Failure mechanisms and loading capacity prediction for rectangular UHPC beams under pure torsion

Abstract

This study presents an experimental investigation of the loading capacity and failure mechanism of ultra-high-performance concrete (UHPC) beams under pure torsion. Twelve rectangular solid beams were fabricated and tested. The investigated parameters include the volumetric fraction of steel fibers (1.5%, 2.5%, and 3.5%), the longitudinal reinforcement ratio (0–1.54%), and the stirrup ratio (0–1.29%).
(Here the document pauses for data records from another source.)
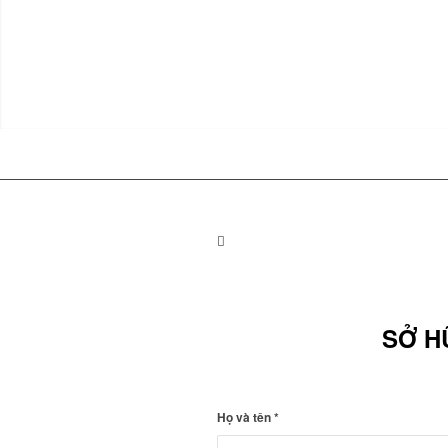
SỞ H
Họ và tên
*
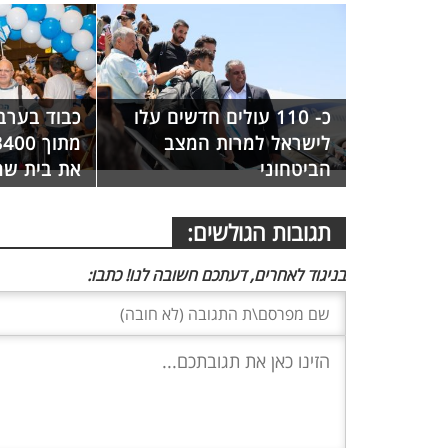
כ- 110 עולים חדשים עלו
לישראל למרות המצב
הביטחוני
את בית ש
תגובות הגולשים:
בניגוד לאחרים, דעתכם חשובה לנו! כתבו:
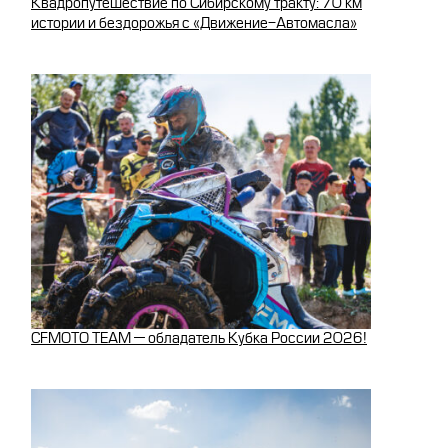
Квадропутешествие по Сибирскому тракту: 70 км
истории и бездорожья с «Движение-Автомасла»
CFMOTO TEAM — обладатель Кубка России 2026!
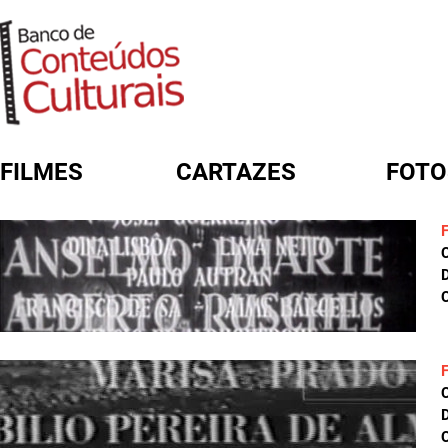
FILMES
CARTAZES
FOTO
FORMULÁRIO DE BUSCA
D
C
D
C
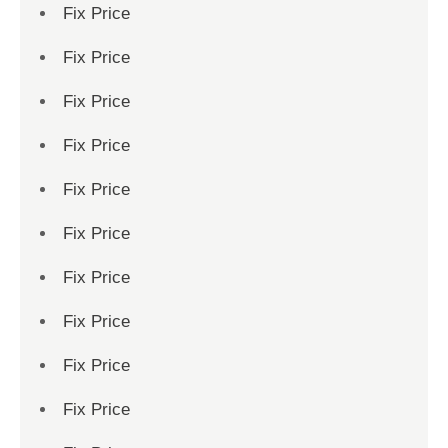
Fix Price
Fix Price
Fix Price
Fix Price
Fix Price
Fix Price
Fix Price
Fix Price
Fix Price
Fix Price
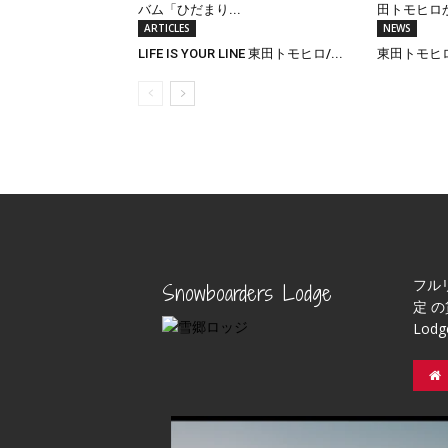
バム「ひだまり...
田トモヒロか
ARTICLES
NEWS
LIFE IS YOUR LINE 東田トモヒロ/...
東田トモヒロ
フル
Snowboarders Lodge
定 の
Lod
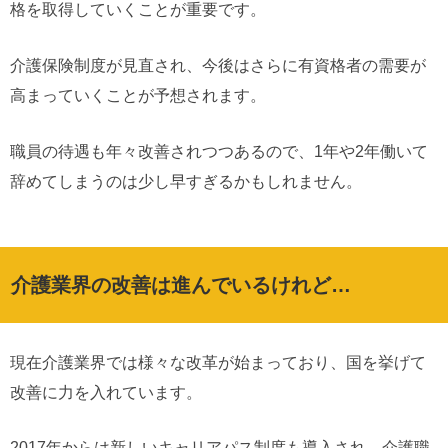
格を取得していくことが重要です。
介護保険制度が見直され、今後はさらに有資格者の需要が
高まっていくことが予想されます。
職員の待遇も年々改善されつつあるので、1年や2年働いて
辞めてしまうのは少し早すぎるかもしれません。
介護業界の改善は進んでいるけれど…
現在介護業界では様々な改革が始まっており、国を挙げて
改善に力を入れています。
2017年からは新しいキャリアパス制度も導入され、介護職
The torsional behavior, including the crack propagation and failure modes, torque–twist curves, torque–strain curves, cracking and ultimate strengths, and effectiveness of steel fibers were evaluated and presented. Considering the UHPC high tensile strength, a formula for UHPC solid beams was proposed and verified by a reliability analysis. The results showed that compared to conventional concrete beams, the UHPC beams exhibited similar suitably reinforced, partially over-reinforced, and over-reinforced failure modes. Additionally, two different failure modes (type-I and type-II barely reinforced) were identified for UHPC beams. The additional steel fibers improve the torsional properties and directly determine the effective reinforcement ratio. Moreover, the steel fibers with 1.5% or higher volume fractions were proven to be sufficient to replace stirrups, and the proposed formula is effective in predicting the torsional strength of UHPC rectangular solid beams.